Letters of C. G. Jung: Volume 2, 1951-1961
To Erich Neumann
My dear Neumann, Bollingen, 5 January 1952
Very many thanks for your kind letter and the way you have understood me.
This compensates for 1,000 misunderstandings!
You have put your finger on the right spot, a painful one for me: I could no longer consider the average reader.
Rather, he has to consider me.
I had to pay this tribute to the pitiless fact of my old age.
With the undimmed prospect of all-round incomprehension I could exercise no suasions and no captatio benevolentiae; there was no hope of tunnelling knowledge into fools.
Not in my livery, but “naked and bare I must go down to the grave,” fully aware of the outrage my nakedness will provoke.

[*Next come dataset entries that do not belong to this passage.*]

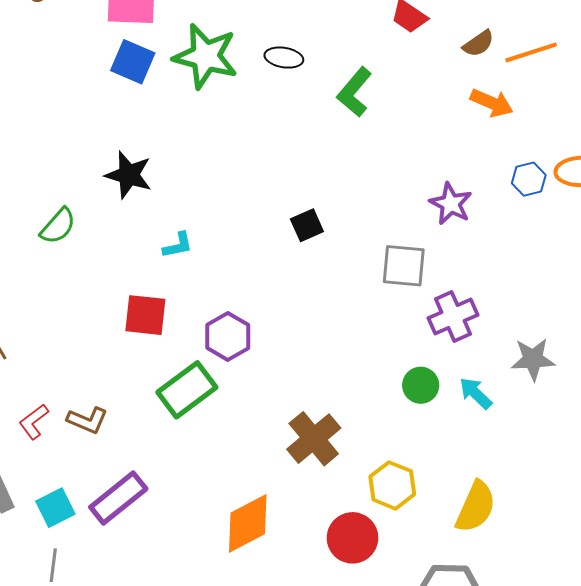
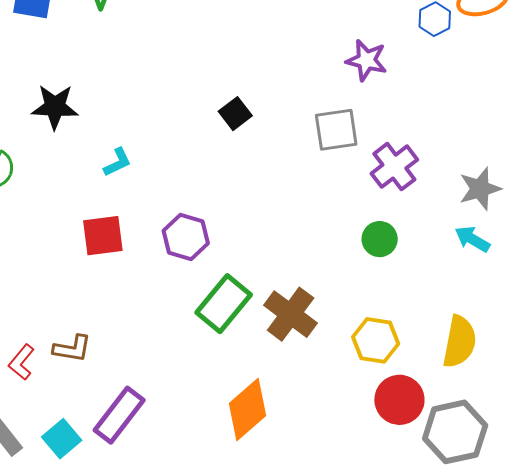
green rectangle: (187, 390) -> (224, 304), moved
cyan arrow: (476, 393) -> (472, 239), moved
red circle: (352, 538) -> (399, 400), moved

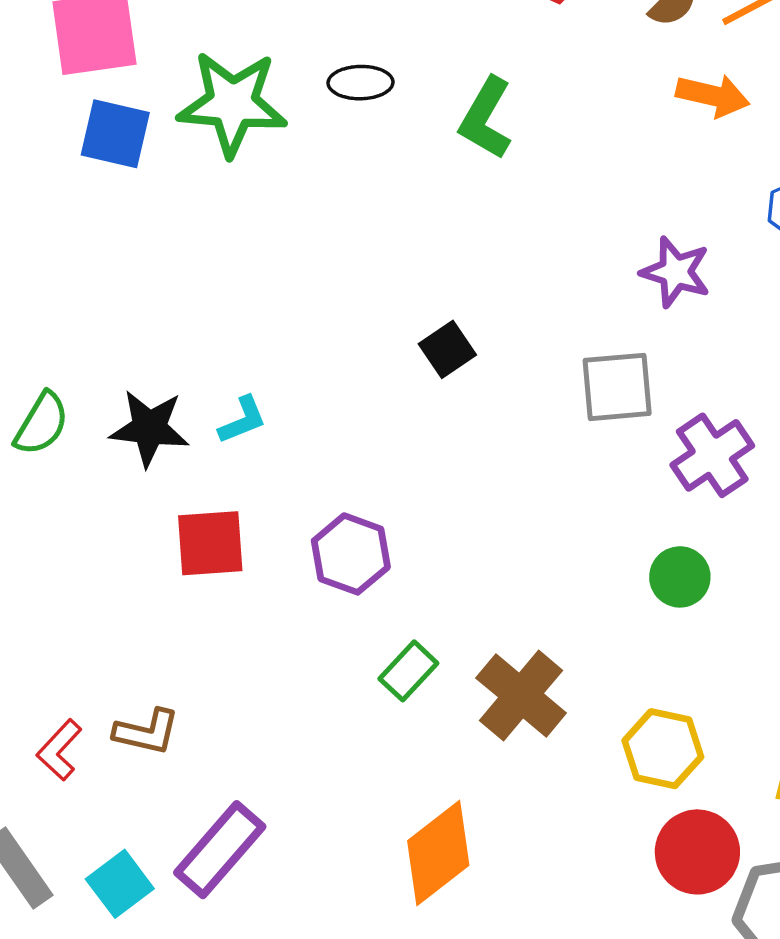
black star: (55, 107) -> (149, 428), moved
green rectangle: (224, 304) -> (408, 671), size x0.6

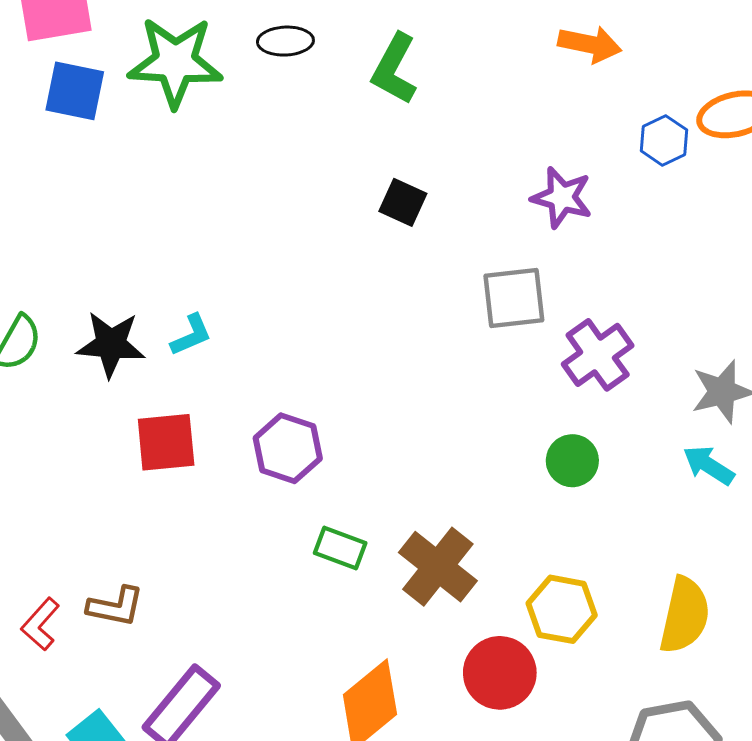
black square: (447, 349) -> (403, 202), moved, turned -30
green rectangle: (408, 671) -> (340, 548), turned 69
red circle: (697, 852) -> (500, 673), moved

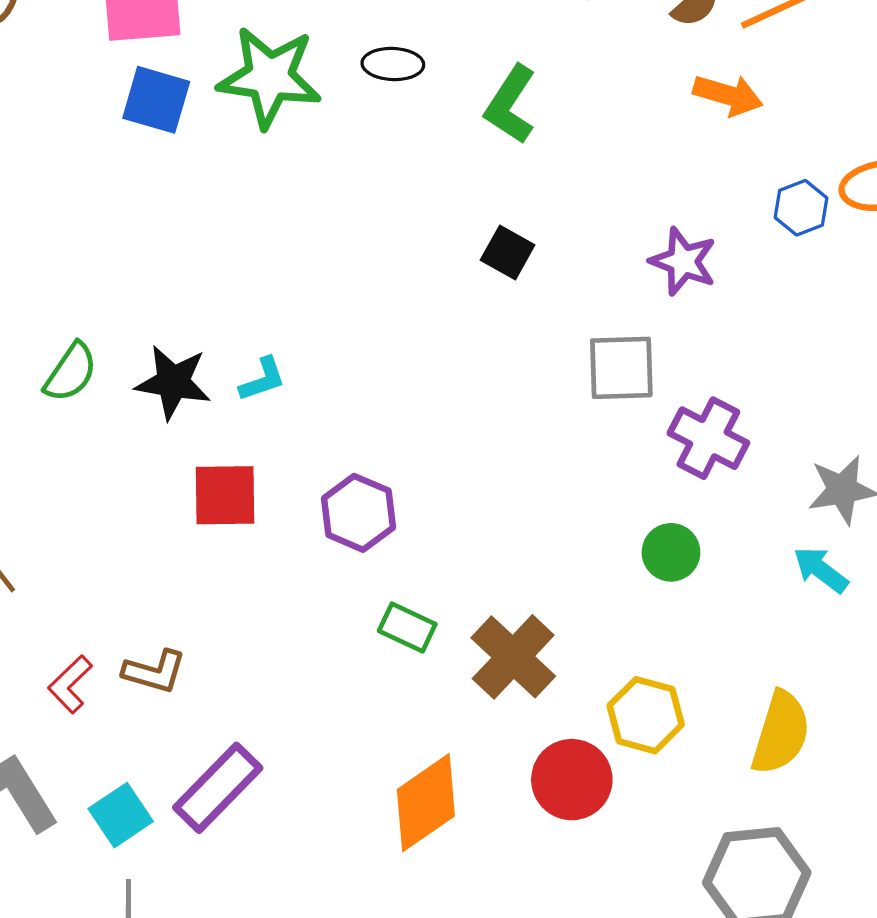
purple cross: (598, 355) -> (708, 438), turned -32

But what is that compared with the arrogance I had to summon up in order to be able to insult God?
This gave me a bigger bellyache than if I had had the whole world against me.
That is nothing new to me anymore.
I have expressed my sorrow and condolence in my motto, Doleo super te, fratri mi.

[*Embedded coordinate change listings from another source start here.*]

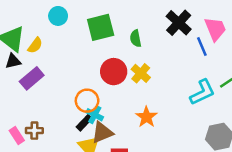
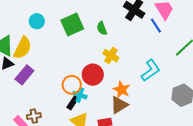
yellow semicircle: (35, 45) -> (23, 48), size x1.6
red circle: (114, 72) -> (93, 75), moved
cyan L-shape: (202, 92) -> (151, 70), moved
brown triangle: (102, 133) -> (119, 105), moved

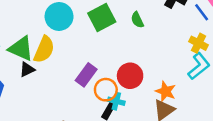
cyan circle: (37, 21) -> (59, 16), size x1.5
yellow cross: (111, 56) -> (198, 43), moved
purple rectangle: (24, 75) -> (86, 75), moved

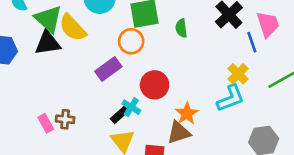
yellow semicircle: (44, 49) -> (73, 28), turned 96
black triangle: (27, 69) -> (48, 43), size x1.5
orange circle: (106, 90) -> (131, 41), moved

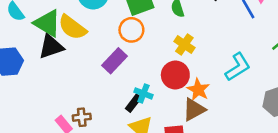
yellow cross: (238, 74) -> (184, 44), moved
red circle: (155, 85) -> (175, 75), moved

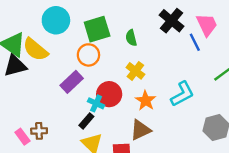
red circle: (175, 75) -> (109, 94), moved
orange star: (198, 90) -> (146, 101), moved
cyan cross: (143, 93) -> (96, 103), moved

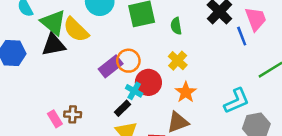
orange circle: (88, 55) -> (128, 61), moved
cyan L-shape: (182, 94) -> (237, 101), moved

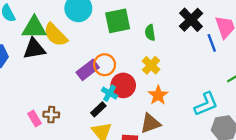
green triangle: (53, 23) -> (34, 28), turned -40

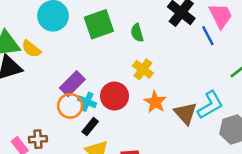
yellow semicircle: (56, 35) -> (31, 49), size x0.7
orange circle: (105, 65) -> (70, 106), moved
cyan cross: (110, 93) -> (87, 102), moved
brown triangle: (150, 123) -> (185, 113), moved, turned -45

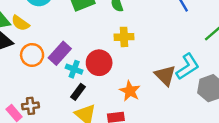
yellow cross: (143, 69) -> (124, 37), turned -36
orange star: (155, 102) -> (130, 91), moved
orange circle: (70, 106) -> (32, 55), moved

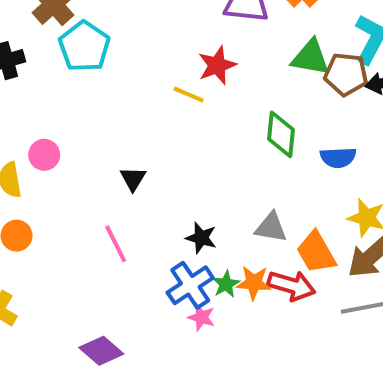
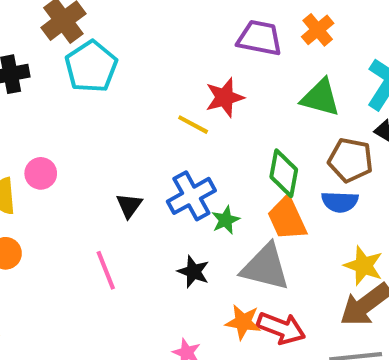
brown pentagon: (346, 74) -> (351, 160), moved
gray triangle: (271, 227) -> (265, 267), size x1.5
orange trapezoid: (316, 252) -> (287, 219), moved
green star: (226, 284) -> (226, 220), moved
blue cross: (190, 285) -> (191, 196), moved

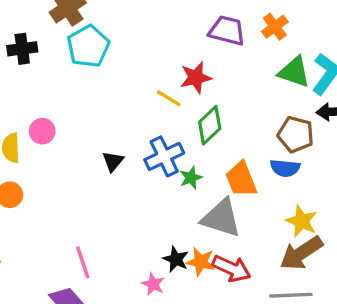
green triangle: (321, 98) -> (294, 72), moved
green diamond: (284, 173) -> (210, 125), moved, turned 33
pink line: (106, 270) -> (83, 262), moved
black star: (193, 272) -> (176, 259), moved

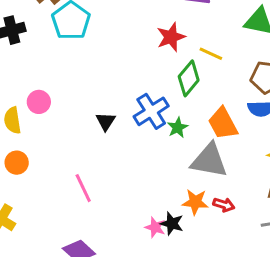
yellow line: (169, 98) -> (211, 54), moved
black star: (176, 259) -> (172, 224), moved
pink line: (83, 262) -> (83, 188), moved
red arrow: (231, 268) -> (224, 205), size x0.6

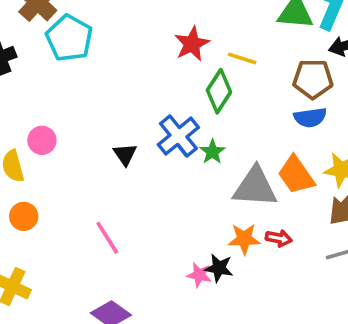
orange trapezoid: (223, 123) -> (296, 175), moved

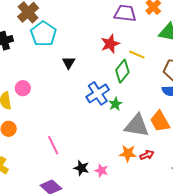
black triangle: (125, 154) -> (69, 63), moved
red arrow: (279, 238) -> (147, 155), turned -40
black star: (219, 268) -> (81, 168), moved

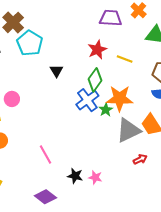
green diamond: (122, 71) -> (95, 80), moved
gray triangle: (137, 126) -> (128, 130), turned -32
orange star: (128, 153) -> (120, 98), moved, size x1.5

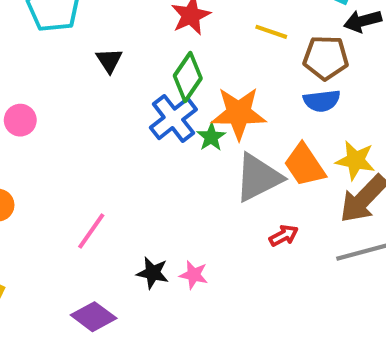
yellow line: (125, 59) -> (271, 32), moved
pink line: (45, 154) -> (91, 231), turned 66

The book is about the Canonical God-image.
This is our prime concern, and not a general philosophical concept of God.
God is always specific and always locally valid, otherwise he would be ineffectual .
The Western God-image is the valid one for me, whether I assent to it intellectually or not.
I do not go in for religious philosophy, but am held in thrall, almost crushed, and defend myself as best I can.
There is no place for Gnosis or the Midrashim in this image, for there is nothing of them in it.
Only my intellect has anything to do with purusha-atman or Tao, but not my living thralldom.
This is local, barbaric, infantile, and abysmally unscientific.
The “vacillation between theological and psychological formulation” is indeed “involuntary.”
I have much more sympathy with Sophia than with the demiurge but faced with the reality of both my sympathy counts for nothing.
God is a contradiction in terms, therefore he needs man in order to be made One.
Sophia is always ahead, the demiurge always behind.
God is an ailment man has to cure.
For this purpose God penetrates into man.
Why should he do that when he has everything already?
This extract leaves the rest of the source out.